The Jargon File (version 4.4.7, 29 Dec 2003):
line noise
n.
1. [techspeak] Spurious characters due to electrical noise in a
communications link, especially an RS-232 serial connection. Line noise may
be induced by poor connections, interference or crosstalk from other
circuits, electrical storms, cosmic rays, or (notionally) birds crapping
on the phone wires.
2. Any chunk of data in a file or elsewhere that looks like the results of
line noise in sense 1.
3. Text that is theoretically a readable text or program source but employs
syntax so bizarre that it looks like line noise in senses 1 or 2. Yes,
there are languages this ugly. The canonical example is TECO; it is often
claimed that ?TECO's input syntax is indistinguishable from line noise.?
Other non-WYSIWYG editors, such as Multics qed and Unix ed, in the hands
of a real hacker, also qualify easily, as do deliberately obfuscated
languages such as INTERCAL.
The Free On-line Dictionary of Computing (30 December 2018):
line noise
1. Spurious characters due to electrical
noise in a communications link, especially an EIA-232
serial connection.
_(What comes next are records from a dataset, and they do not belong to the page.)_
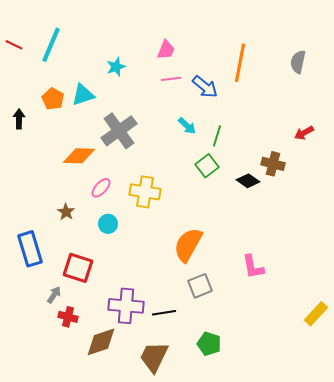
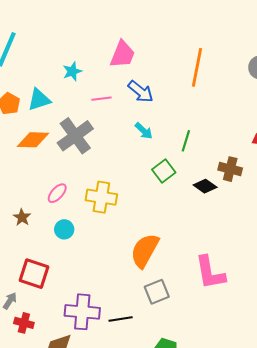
pink trapezoid: (166, 50) -> (123, 54), size x1.4
pink line: (171, 79) -> (101, 99), moved
blue arrow: (205, 87) -> (141, 92), moved
green line: (217, 136) -> (186, 141), moved
orange diamond: (79, 156) -> (33, 140), moved
pink L-shape: (253, 267) -> (210, 273), size x1.4

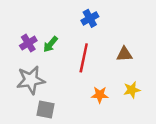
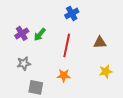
gray star: (31, 80) -> (24, 63), size x0.6
orange star: (100, 95) -> (64, 75), moved

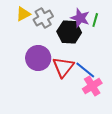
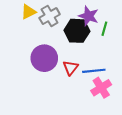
green line: (95, 20) -> (104, 29), moved
red triangle: (63, 67) -> (71, 68), size x0.7
blue line: (85, 70) -> (94, 71), turned -45

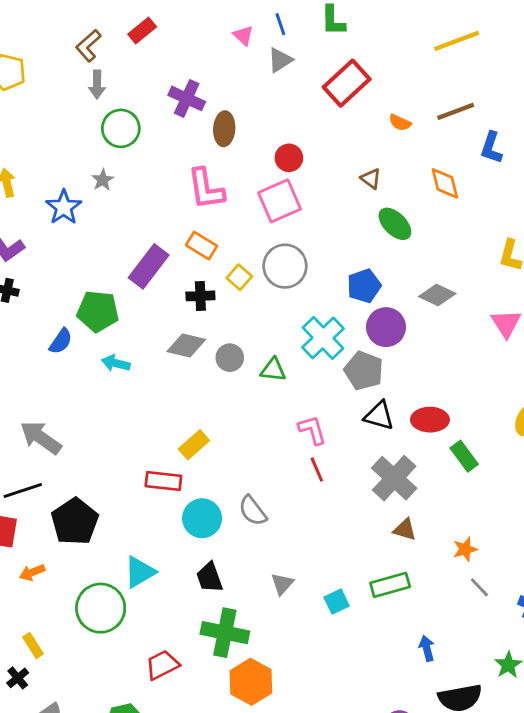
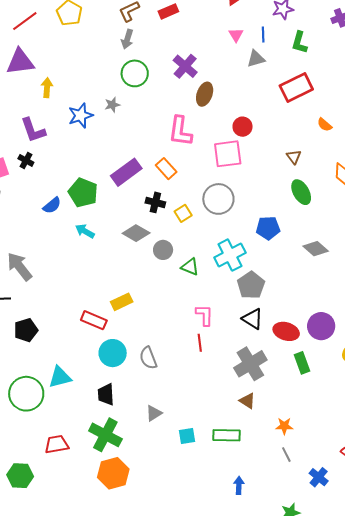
yellow square: (239, 277) -> (183, 213), moved
purple circle: (386, 327) -> (321, 326), moved
black pentagon: (75, 521) -> (26, 330), size x0.7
Line noise may be induced by poor
connections, interference or crosstalk from other circuits,
electrical storms, cosmic rays, or (notionally) birds
crapping on the phone wires.
2. Any chunk of data in a file or elsewhere that looks like
the results of electrical line noise.
3. Text that is theoretically a readable text or program
source but employs syntax so bizarre that it looks like line
noise. Yes, there are languages this ugly. The canonical
example is TECO, whose input syntax is often said to be
indistinguishable from line noise. Other non-WYSIWYG
editors, such as Multics "qed" and Unix "ed", in the
hands of a real hacker, also qualify easily, as do
deliberately obfuscated languages such as INTERCAL.